Sliding window MTR variant-level benchmark

Sliding window MTR scores were calculated as described in Traynelis et al. and Vitsios et al. for every codon position of 18,823 canonical transcripts over a sliding window of 31 codons7,9. We employed variant-level data from nine different cohorts (of single or diverse ancestry groups) derived from the UK Biobank (UKB): EAS (n = 2150), SAS (n = 9217), ASJ (n = 2671), AFR (n = 8701), NFE (n = 20k), NFE (n = 43k), NFE (n = 440k), Maximally Diverse (n = 43k) and Full Dataset (n = 460k). To test MTR’s ability to discriminate pathogenic missense variants from benign, we composed three sets of benign variants and two sets of pathogenic variants. The benign sets we compiled comprise of: i) variants present in gnomAD (v2.1), but not present in UKB, ii) variants present in TOPMed, but not present in UKB or gnomAD (v2.1), and iii) de novo variants from denovo-db present in control individuals from the SSC or non-SSC samples20. As pathogenic variant sets, we used: (i) variants confidently annotated in ClinVar as “Pathogenic” or “Likely pathogenic”, or (ii) de novo variants from denovo-db present in affected individuals from the SSC or non-SSC samples.

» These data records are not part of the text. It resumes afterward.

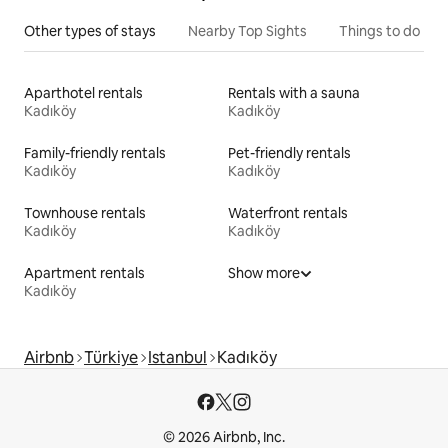
Other types of stays
Nearby Top Sights
Things to do
Aparthotel rentals
Rentals with a sauna
Kadıköy
Kadıköy
Family-friendly rentals
Pet-friendly rentals
Kadıköy
Kadıköy
Townhouse rentals
Waterfront rentals
Kadıköy
Kadıköy
Apartment rentals
Show more
Kadıköy
Airbnb
Türkiye
Istanbul
Kadıköy
© 2026 Airbnb, Inc.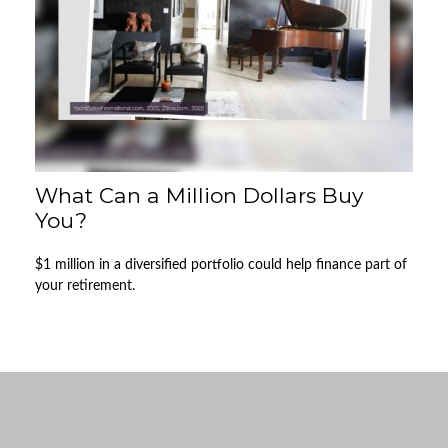
What Can a Million Dollars Buy
You?
$1 million in a diversified portfolio could help finance part of
your retirement.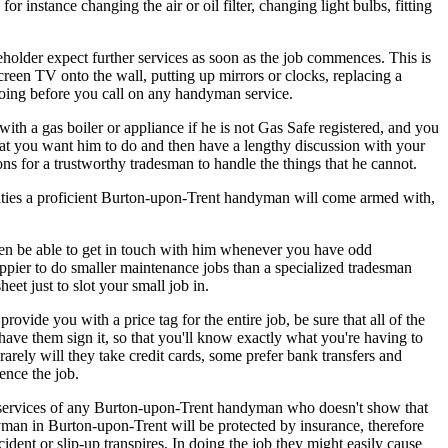
stance changing the air or oil filter, changing light bulbs, fitting
holder expect further services as soon as the job commences. This is
creen TV onto the wall, putting up mirrors or clocks, replacing a
d doing before you call on any handyman service.
h a gas boiler or appliance if he is not Gas Safe registered, and you
that you want him to do and then have a lengthy discussion with your
s for a trustworthy tradesman to handle the things that he cannot.
ilities a proficient Burton-upon-Trent handyman will come armed with,
hen be able to get in touch with him whenever you have odd
ppier to do smaller maintenance jobs than a specialized tradesman
et just to slot your small job in.
ide you with a price tag for the entire job, be sure that all of the
d have them sign it, so that you'll know exactly what you're having to
rely will they take credit cards, some prefer bank transfers and
ence the job.
e services of any Burton-upon-Trent handyman who doesn't show that
yman in Burton-upon-Trent will be protected by insurance, therefore
ident or slip-up transpires. In doing the job they might easily cause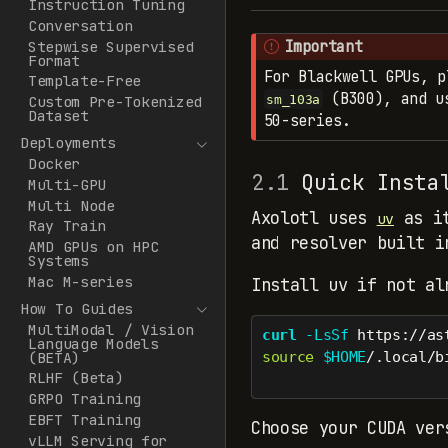
Instruction Tuning
Conversation
Important
Stepwise Supervised
Format
For Blackwell GPUs, p
Template-Free
(B300), and us
sm_103a
Custom Pre-Tokenized
Dataset
50-series.
Deployments
Docker
2.1
Quick Insta
Multi-GPU
Multi Node
Axolotl uses
as it
uv
Ray Train
and resolver built i
AMD GPUs on HPC
Systems
Mac M-series
Install uv if not al
How To Guides
MultiModal / Vision
curl
-LsSf
 https://as
Language Models
(BETA)
source
$HOME
/.local/b
RLHF (Beta)
GRPO Training
EBFT Training
Choose your CUDA ve
vLLM Serving for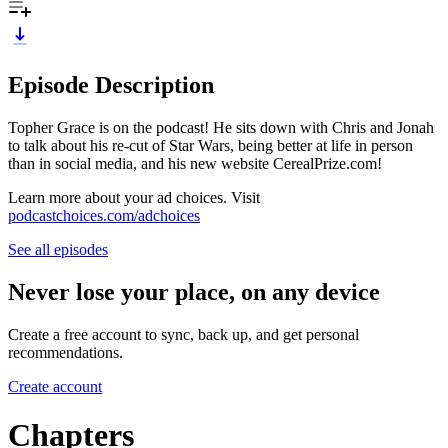
Episode Description
Topher Grace is on the podcast! He sits down with Chris and Jonah
to talk about his re-cut of Star Wars, being better at life in person
than in social media, and his new website CerealPrize.com!
Learn more about your ad choices. Visit
podcastchoices.com/adchoices
See all episodes
Never lose your place, on any device
Create a free account to sync, back up, and get personal
recommendations.
Create account
Chapters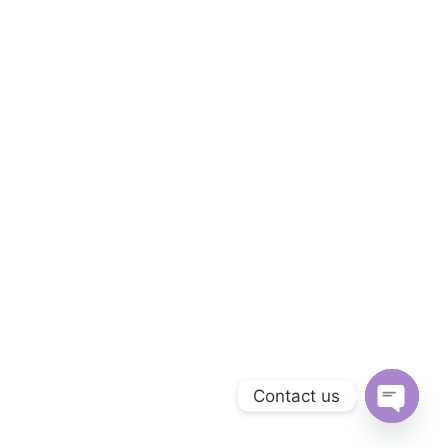
Contact us
Open c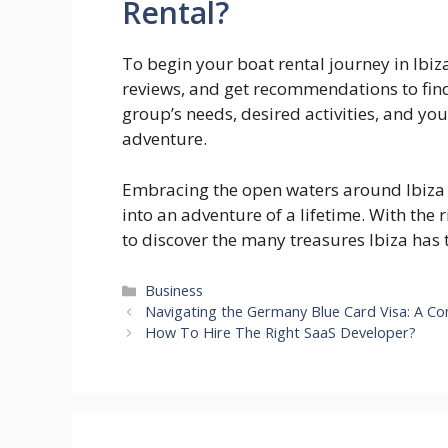
Rental?
To begin your boat rental journey in Ibiz
reviews, and get recommendations to fin
group’s needs, desired activities, and you
adventure.
Embracing the open waters around Ibiza 
into an adventure of a lifetime. With the 
to discover the many treasures Ibiza has to
Categories
Business
Navigating the Germany Blue Card Visa: A C
How To Hire The Right SaaS Developer?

To test MTR’s performance, as calculated across the different cohorts, in distinguishing pathogenic missense variants form benign, we used MTR as a measure of probability that a variant is benign: the higher the MTR score, the greater the probability. For each combination of test sets and MTR metrics, the area under the ROC curve (AUC) for distinguishing pathogenic from benign variants was calculated. Due to the imbalance in the respective positive and negative test sets, we randomly down-sampled the larger one in each case to match the size of the other set of the pair. Finally, we repeated the down-sampling and calculated AUC scores across 10 iterations for each pair of pathogenic-benign variant sets to include enough data points and increase the robustness of the discrimination tasks.

Reporting summary

Further information on research design is available in the Nature Portfolio Reporting Summary linked to this article.